Collected data entries

'''

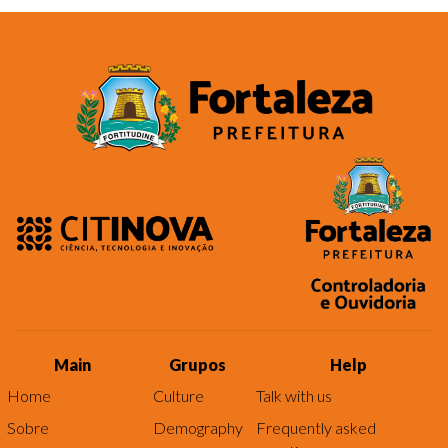
Main
Grupos
Help
Home
Culture
Talk with us
Sobre
Demography
Frequently asked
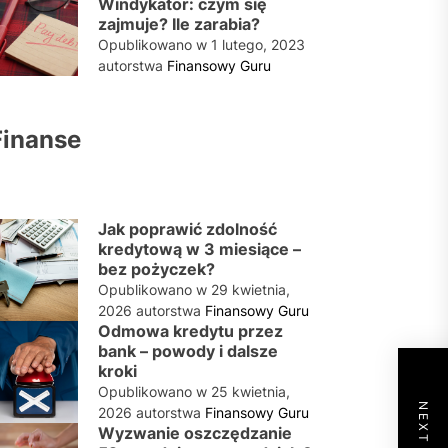
Windykator: czym się
zajmuje? Ile zarabia?
Opublikowano w
1 lutego, 2023
autorstwa
Finansowy Guru
Finanse
Jak poprawić zdolność
kredytową w 3 miesiące –
bez pożyczek?
Opublikowano w
29 kwietnia,
2026
autorstwa
Finansowy Guru
Odmowa kredytu przez
bank – powody i dalsze
kroki
Opublikowano w
25 kwietnia,
2026
autorstwa
Finansowy Guru
Wyzwanie oszczędzanie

'''

[TASK REQUIREMENTS]
Your reply should be the entries above, repeated exactly and free of pictures.

[OUTPUT OF THE TASK]
Main
Grupos
Help
Home
Culture
Talk with us
Sobre
Demography
Frequently asked
Windykator: czym się
zajmuje? Ile zarabia?
Opublikowano w
1 lutego, 2023
autorstwa
Finansowy Guru
Finanse
Jak poprawić zdolność
kredytową w 3 miesiące –
bez pożyczek?
Opublikowano w
29 kwietnia,
2026
autorstwa
Finansowy Guru
Odmowa kredytu przez
bank – powody i dalsze
kroki
Opublikowano w
25 kwietnia,
2026
autorstwa
Finansowy Guru
Wyzwanie oszczędzanie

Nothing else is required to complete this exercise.